Spring is in the air in Pittsburgh this week, so we decided it’s time to check out what’s happening in the area. As plants begin blooming, animals begin waking from hibernation and returning from migration, us humans are getting moving too. Here’s what’s going on in Steel City this spring.

Spring events in Pittsburgh
Spring and Easter are just around the corner, and there’s plenty to do all around Pittsburgh as the weather warms up.

Trax Farms

Starting on Monday, the Trax Farms store will be open 9 a.m.-8 p.m. If you’re looking for the perfect wine for your St. Patrick’s day, check out Trax Farms’ Green Apple. For the kids, the annual breakfast and lunch with the Easter Bunny kicks off next weekend and continues through Easter. Tickets for Easter events are $8 and are on sale now. The store will be closed on March 27 for Easter Sunday. On April 23, there will be an Arts and Crafts Show. Also arriving in early April: perennials, shrubs, and trees.

Soergel Orchards

Soergel Orchards has green apple wine for St. Patrick’s day as well. For any aspiring gardeners, there’s a $5 class at 7 p.m. on Thursday, March 24 all about cultivating a lush lawn. Their Bunny Festival is from 11 a.m. to 4 p.m. On Saturday, March 26th. Unfortunately their meals with the Easter Bunny are sold out. The festival, however, is free to attend and it features an Easter egg hunt, a scavenger hunt, crafts, and other activities. Plus, you can order your Easter baked goods from their Bakery now. They even offer peanut free and gluten free options.

Kennywood

The 2016 season of Pittsburgh’s amusement park kicks off on Saturday, May 7. Although that’s still a while off, now is the time to look into season tickets. The Ride and Slide pass for $134.99 gives you season access to Kennywood as well as Sandcastle (which opens Saturday, May 28). The $129399 Premium Pass is limited to Kennywood, but it comes with some pretty sweet perks. You can use it to get into the park 15 minutes before it opens, you get 5 parking vouchers, a souvenir cup, 1 VIP coaster tour, and more. Now, if you don’t need all that, a regular season pass is $89.99, and you’ll get a discount when you renew it next year (this year, renewals are $5 less than buying a new season pass). If you’re 55 or older, you can get a Senior Pass for just $54.99. Is a season pass worth it? Well, if you go to the park at least 3 times with your regular season pass, you’ll have saved money. The Park’s diner, Johnny Rockets serves up some seriously good burgers. Plus, Noah’s Ark just got a renovation, so that classic is all shiny and new again this season.

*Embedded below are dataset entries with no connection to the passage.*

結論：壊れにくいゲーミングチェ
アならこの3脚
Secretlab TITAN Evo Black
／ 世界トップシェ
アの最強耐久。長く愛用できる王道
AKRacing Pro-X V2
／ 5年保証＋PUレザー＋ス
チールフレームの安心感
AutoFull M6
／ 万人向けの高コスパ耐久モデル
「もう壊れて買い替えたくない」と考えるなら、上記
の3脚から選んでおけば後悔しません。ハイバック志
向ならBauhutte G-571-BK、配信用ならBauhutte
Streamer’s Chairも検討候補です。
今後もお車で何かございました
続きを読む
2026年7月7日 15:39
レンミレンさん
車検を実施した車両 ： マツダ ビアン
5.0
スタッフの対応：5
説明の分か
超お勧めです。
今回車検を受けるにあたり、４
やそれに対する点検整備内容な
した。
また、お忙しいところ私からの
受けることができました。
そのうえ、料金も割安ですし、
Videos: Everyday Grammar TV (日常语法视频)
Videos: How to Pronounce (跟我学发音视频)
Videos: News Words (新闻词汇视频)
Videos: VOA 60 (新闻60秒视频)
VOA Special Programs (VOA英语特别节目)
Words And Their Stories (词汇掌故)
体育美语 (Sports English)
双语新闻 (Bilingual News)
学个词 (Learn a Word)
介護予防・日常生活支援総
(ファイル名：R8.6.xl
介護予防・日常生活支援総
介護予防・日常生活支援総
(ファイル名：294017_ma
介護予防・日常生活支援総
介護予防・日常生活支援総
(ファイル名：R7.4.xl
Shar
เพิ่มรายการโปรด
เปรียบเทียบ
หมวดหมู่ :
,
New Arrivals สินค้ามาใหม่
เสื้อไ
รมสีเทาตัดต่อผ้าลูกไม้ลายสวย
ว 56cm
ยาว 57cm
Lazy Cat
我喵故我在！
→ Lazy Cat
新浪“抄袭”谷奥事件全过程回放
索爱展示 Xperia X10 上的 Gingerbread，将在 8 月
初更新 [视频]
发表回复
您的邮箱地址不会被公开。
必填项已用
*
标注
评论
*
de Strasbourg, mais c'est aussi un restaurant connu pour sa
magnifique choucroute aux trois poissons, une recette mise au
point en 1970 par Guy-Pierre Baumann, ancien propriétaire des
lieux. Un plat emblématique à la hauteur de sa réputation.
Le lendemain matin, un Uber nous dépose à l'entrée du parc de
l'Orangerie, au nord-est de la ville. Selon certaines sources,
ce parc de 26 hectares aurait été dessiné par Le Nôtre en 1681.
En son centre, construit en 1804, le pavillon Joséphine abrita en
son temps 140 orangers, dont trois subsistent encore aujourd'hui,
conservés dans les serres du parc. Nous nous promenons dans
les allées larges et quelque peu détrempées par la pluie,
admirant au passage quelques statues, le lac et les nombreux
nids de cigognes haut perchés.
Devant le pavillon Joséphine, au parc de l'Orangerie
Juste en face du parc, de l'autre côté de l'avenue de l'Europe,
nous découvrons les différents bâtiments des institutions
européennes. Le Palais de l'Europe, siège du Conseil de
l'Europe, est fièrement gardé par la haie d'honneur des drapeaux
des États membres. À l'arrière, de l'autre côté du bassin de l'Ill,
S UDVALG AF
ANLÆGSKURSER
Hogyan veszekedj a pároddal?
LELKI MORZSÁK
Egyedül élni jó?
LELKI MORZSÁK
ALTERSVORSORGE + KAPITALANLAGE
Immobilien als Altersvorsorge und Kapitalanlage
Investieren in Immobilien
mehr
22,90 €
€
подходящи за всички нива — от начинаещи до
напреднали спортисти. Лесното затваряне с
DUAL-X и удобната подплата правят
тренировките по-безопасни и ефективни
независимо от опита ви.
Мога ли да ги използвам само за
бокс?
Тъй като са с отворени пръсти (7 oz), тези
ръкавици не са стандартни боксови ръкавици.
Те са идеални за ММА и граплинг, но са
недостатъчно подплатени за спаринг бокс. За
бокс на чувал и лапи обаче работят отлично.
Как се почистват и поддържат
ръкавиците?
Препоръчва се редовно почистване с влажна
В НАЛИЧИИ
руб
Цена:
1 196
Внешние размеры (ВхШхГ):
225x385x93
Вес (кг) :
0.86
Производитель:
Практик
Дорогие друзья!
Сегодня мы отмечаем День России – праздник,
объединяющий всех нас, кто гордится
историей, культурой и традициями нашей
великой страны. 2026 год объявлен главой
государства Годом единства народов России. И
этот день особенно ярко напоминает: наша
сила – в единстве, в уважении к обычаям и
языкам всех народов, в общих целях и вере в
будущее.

Market Square Farmers Market

Once more farmers markets start announcing their 2016 seasons, we’ll be posting a roundup of all of them. For now, we can confirm that the Market Square Farmers Market is coming back on May 12, along with the Lunchtime Concert Series. It runs through October 27. Keep an eye out for the list of this year’s vendors, set to be announced later this month. This will be the 12th season of the market, and with 30 vendors hawking their fares each week last summer, you can bet this year will be just as, er, fruitful.